Available protein structures:
- PDB: IPR011614 PF00199 (ECOD; PDBsum)
- AlphaFold: IPR011614; PF00199;

= Catalase =

Enzyme decomposing hydrogen peroxide

Catalase is a common enzyme found in nearly all living organisms exposed to oxygen (such as bacteria, plants, and animals) which catalyzes the decomposition of hydrogen peroxide to water and oxygen. It is a very important enzyme in protecting the cell from oxidative damage by reactive oxygen species (ROS). Catalase has one of the highest turnover numbers of all enzymes; one catalase molecule can convert millions of hydrogen peroxide molecules to water and oxygen each second.

Catalase is a tetramer of four polypeptide chains, each over 500 amino acids long. It contains four iron-containing heme groups that allow the enzyme to react with hydrogen peroxide. The optimum pH for human catalase is approximately 7, and has a fairly broad maximum: the rate of reaction does not change appreciably between pH 6.8 and 7.5. The pH optimum for other catalases varies between 4 and 11 depending on the species. The optimum temperature also varies by species.

== Structure ==
Human catalase forms a tetramer composed of four subunits, each of which can be conceptually divided into four domains.
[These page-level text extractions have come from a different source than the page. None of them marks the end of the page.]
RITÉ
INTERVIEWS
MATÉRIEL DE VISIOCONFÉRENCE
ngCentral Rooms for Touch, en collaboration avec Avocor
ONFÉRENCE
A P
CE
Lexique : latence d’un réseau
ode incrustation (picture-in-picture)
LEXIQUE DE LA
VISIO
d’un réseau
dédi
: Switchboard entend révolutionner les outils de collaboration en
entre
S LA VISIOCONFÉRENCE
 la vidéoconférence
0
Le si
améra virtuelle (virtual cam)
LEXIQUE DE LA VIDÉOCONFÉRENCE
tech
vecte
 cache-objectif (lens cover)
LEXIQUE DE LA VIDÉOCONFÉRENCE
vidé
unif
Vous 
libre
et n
The extensive core of each subunit is generated by an eight-stranded antiparallel β-barrel (β1-8), with nearest neighbor connectivity capped by β-barrel loops on one side and α9 loops on the other. A helical domain at one face of the β-barrel is composed of four C-terminal helices (α16, α17, α18, and α19) and four helices derived from residues between β4 and β5 (α4, α5, α6, and α7). Alternative splicing may result in different protein variants.

== History ==
Catalase was first noticed in 1818 by Louis Jacques Thénard, who discovered hydrogen peroxide (H_{2}O_{2}). Thénard suggested its breakdown was caused by an unknown substance. In 1900, Oscar Loew was the first to give it the name catalase, and found it in many plants and animals. In 1937 catalase from beef liver was crystallized by James B. Sumner and Alexander Dounce and the molecular weight was measured in 1938.

The amino acid sequence of bovine catalase was determined in 1969, and the three-dimensional structure in 1981.

== Function ==

=== Molecular mechanism ===
While the complete mechanism of catalase is not currently known, the reaction is believed to occur in two stages:

 H_{2}O_{2} + Fe(III)-E → H_{2}O + O=Fe(IV)-E(.+)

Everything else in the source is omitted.